The rest of the market is also delivering strong profits to owners and operators, with Panamax earnings standing at USD 24,903 per day and Supramaxes USD 27,43 per day on 26 May. Even for a 38,000 DWT Handysize ship, earnings are above USD 24,000 per day.
Just as freight rates are up for all ship sizes, the appetite for cargo transport has increased across the board. Supramaxes are the biggest winners, with demand for these soaring by 10.6% in the first four months of this year, compared with 2020. Capesize demand rose by 6.0%, while Panamax edged up 1.5%. Demand for Handysize ships grew the least compared to its pre-pandemic level, up just 0.1% from the first four months of 2019, despite 7.3% growth from the start of 2020.
Focus section on fleet news is found in the attached report.
Outlook for dry bulk shipping
So far this year, coal demand has developed differently across the shipping segments. Almost half of all seaborne coal trade happens on Panamax ships where volumes in the first four months of this year fell by 3.6%; meanwhile, coal demand on Capesize ships grew by 6.5% (source: Oceanbolt).

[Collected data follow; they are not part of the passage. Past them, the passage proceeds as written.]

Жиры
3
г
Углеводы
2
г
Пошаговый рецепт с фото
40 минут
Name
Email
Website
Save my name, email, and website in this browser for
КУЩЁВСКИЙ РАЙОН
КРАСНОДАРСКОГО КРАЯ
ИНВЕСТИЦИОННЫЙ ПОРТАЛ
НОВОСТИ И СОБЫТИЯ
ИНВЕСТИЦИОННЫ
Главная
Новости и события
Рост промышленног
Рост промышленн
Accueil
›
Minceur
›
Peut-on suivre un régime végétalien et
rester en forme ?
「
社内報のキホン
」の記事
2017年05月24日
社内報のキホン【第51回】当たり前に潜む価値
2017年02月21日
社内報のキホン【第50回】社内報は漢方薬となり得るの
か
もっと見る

Demand for coal is increasingly coming under scrutiny, especially following US President Joe Biden’s Climate Summit and in the lead up to the COP26 climate summit in Glasgow, which is expected to be held in November. Despite this, concrete targets were few and far between when it came to the largest coal consumers.
At the Biden Climate Summit, China announced its coal consumption would continue to grow over the next five years, albeit at a more limited rate. It then committed to peak its coal consumption in the next five-year plan that runs between 2026 and 2030. With imports making up only a small part of total consumption, given China’s large domestic production, it will be up to the Chinese to decide which source they want to cut down on first. Even if imports are the first to go, a sudden drop is not just round the corner.

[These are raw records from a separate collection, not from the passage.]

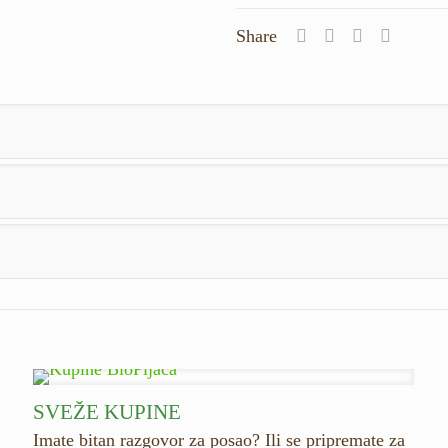
Share
SVEŽE KUPINE
Imate bitan razgovor za posao? Ili se pripremate za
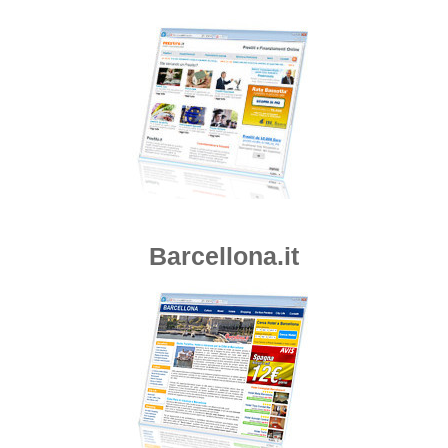
Barcellona.it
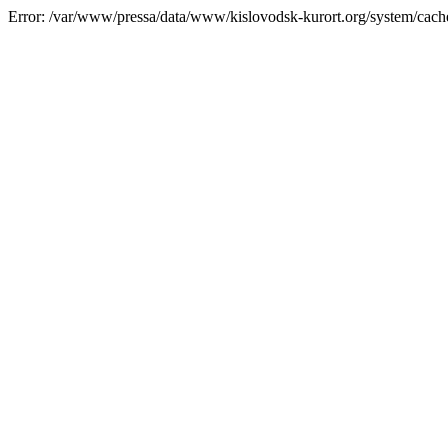
Error: /var/www/pressa/data/www/kislovodsk-kurort.org/system/cac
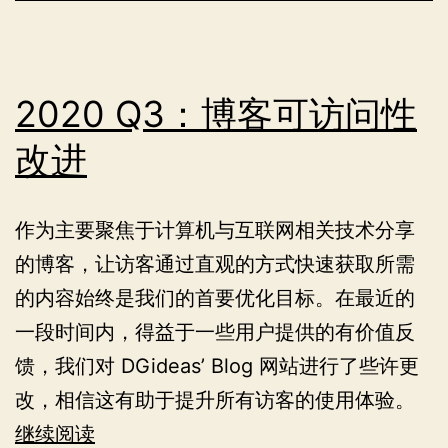
2020 Q3：博客可访问性
改进
作为主要聚焦于计算机与互联网相关技术分享
的博客，让访客通过直观的方式快速获取所需
的内容始终是我们的首要优化目标。在最近的
一段时间内，得益于一些用户提供的有价值反
馈，我们对 DGideas’ Blog 网站进行了些许更
改，相信这有助于提升所有访客的使用体验。
2020
继续阅读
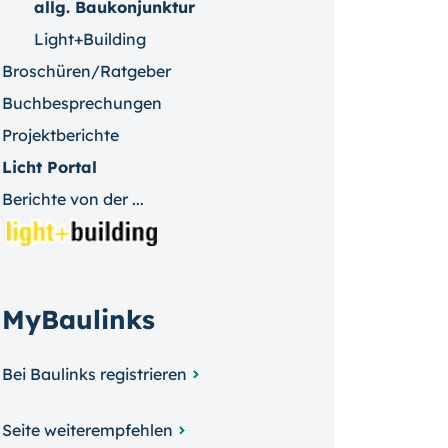
allg. Baukonjunktur
Light+Building
Broschüren/Ratgeber
Buchbesprechungen
Projektberichte
Licht Portal
Berichte von der ...
MyBaulinks
Bei Baulinks registrieren
Seite weiterempfehlen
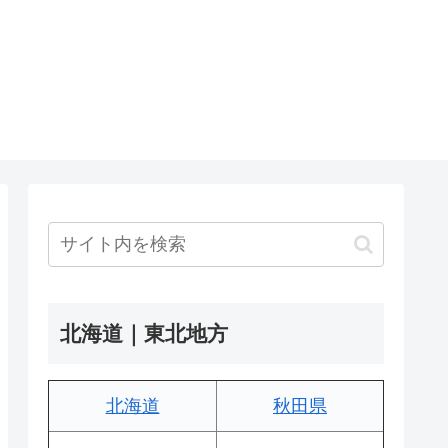
北海道｜東北地方
北海道
秋田県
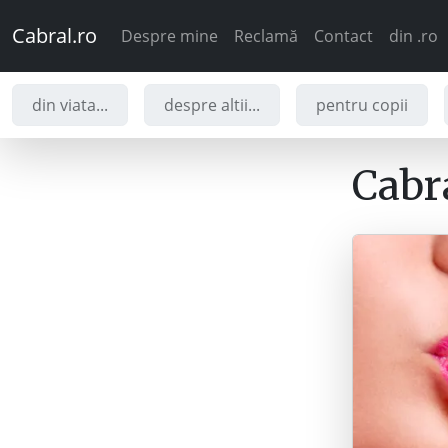
Cabral.ro
Despre mine
Reclamă
Contact
din .ro
din viata...
despre altii...
pentru copii
Cabra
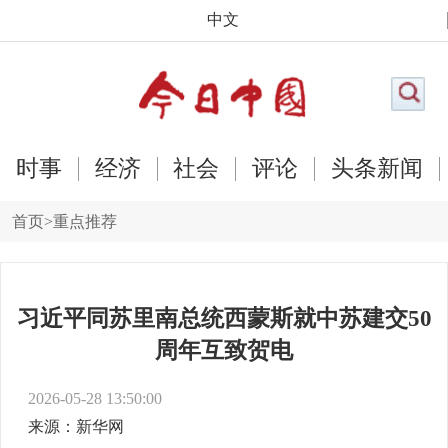
中文
时事
经济
社会
评论
头条新闻
首页
>
重点推荐
习近平同苏里南总统西蒙斯就中苏建交50
周年互致贺电
2026-05-28 13:50:00
来源：新华网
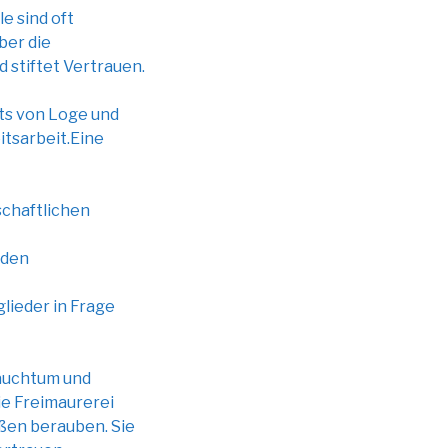
e sind oft
ber die
 stiftet Vertrauen.
its von Loge und
itsarbeit.Eine
schaftlichen
nden
lieder in Frage
rauchtum und
ie Freimaurerei
ßen berauben. Sie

Also included in China’s new five-year plan is an increased focus on technology and high-value manufacturing. This indicates a move away from the more traditional construction and heavy industry sectors, potentially lowering demand for some Chinese dry bulk goods over the next few years.

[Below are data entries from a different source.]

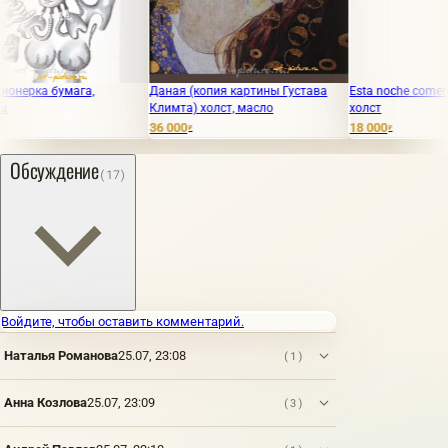
 бумага,
Даная (копия картины Густава
Esta noche comeremos o
Климта) холст, масло
холст
36 000
18 000
₽
₽
Обсуждение
(17)
Войдите, чтобы оставить комментарий.
Наталья Романова
25.07, 23:08
(1)
Анна Козлова
25.07, 23:09
(3)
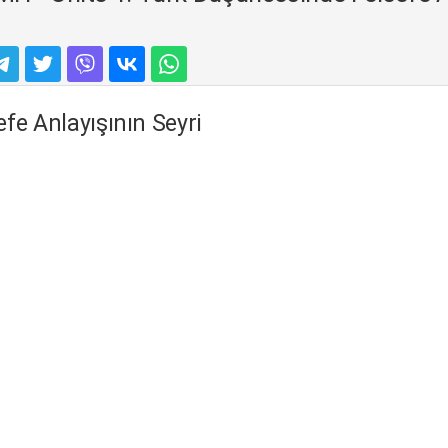
fe Anlayışının Seyri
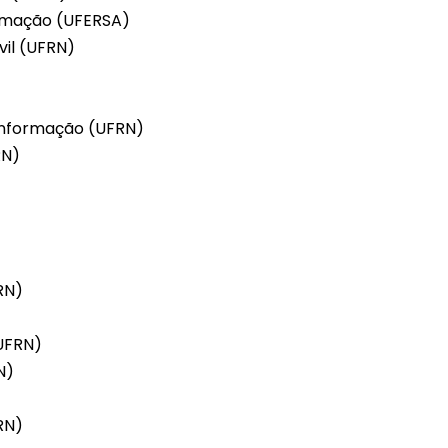
ormação (UFERSA)
vil (UFRN)
 Informação (UFRN)
RN)
RN)
(UFRN)
N)
RN)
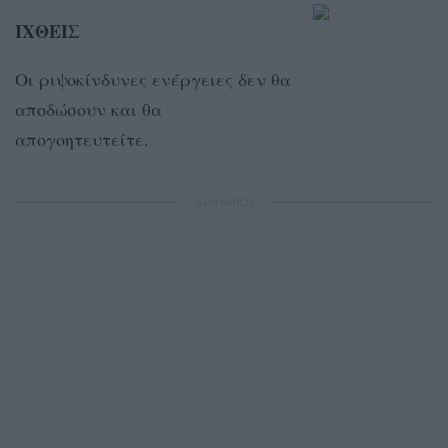
ΙΧΘΕΙΣ
Οι ριψοκίνδυνες ενέργειες δεν θα
αποδώσουν και θα
απογοητευτείτε.
ΔΙΑΦΗΜΙΣΗ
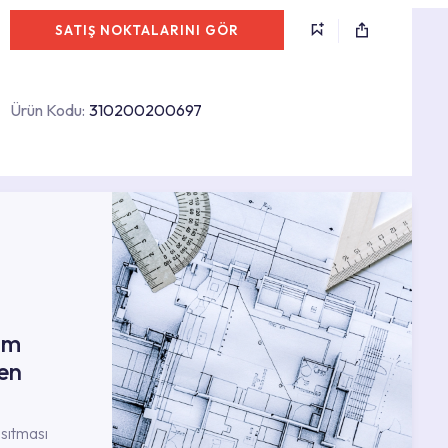
SATIŞ NOKTALARINI GÖR
Ürün Kodu:
310200200697
ım
en
nsıtması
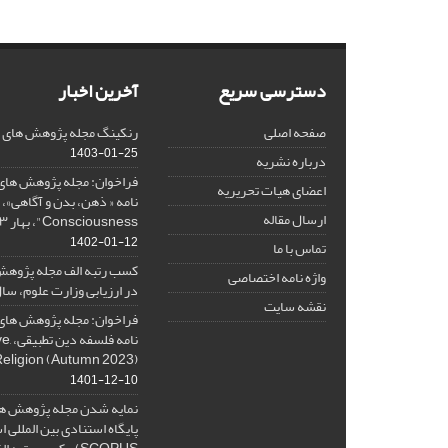
دسترسی سریع
آخرین اخبار
صفحه اصلی
رنکینگ مجله پژوهش های فلس
1403-01-25
درباره نشریه
فراخوان: مجله پژوهش های 
اعضای هیات تحریریه
ارسال مقاله
Consciousness"، بهار ۱۴۰۳، Spring 2024
1402-01-12
تماس با ما
کسب رتبه الف مجله پژوهش
واژه نامه اختصاصی
در ارزیابی وزارت علوم، سال ۰۱
نقشه سایت
فراخوان: مجله پژوهش های 
نامه 
Religion (Autumn 2023)
1401-12-10
نمایه شدن مجله پژوهش ها
پایگاه استنادی بین المللی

Muddying the water is the deteriorating relationship between China and Australia, although the iron ore trade between the two nations looks to be protected as both are highly dependent on it.
India, the second-largest coal importer, offered even fewer targets on its path to decarbonisation. Coal and lignite feeds 54.7% of the country’s current installed power generation capacity. Other than a pledge to increase its renewable energy capacity by 450 gigawatts by 2030, there was little talk of limiting coal consumption or imports at the Biden summit.
Despite the current strength of the dry bulk market, fundamentally little has changed, with high demand primarily being driven by short-term factors linked to pandemic-related stimulus spending and stockpiling. This means that, even though volumes are currently strong and the orderbook relatively low, BIMCO is not holding its breath for the next supercycle to begin.
Whatever happens in the longer run, the strong start to this year has padded dry bulk owners’ and operators’ bottom lines, and with continued strong demand for many of the major dry bulk goods, this year looks set to be one to remember.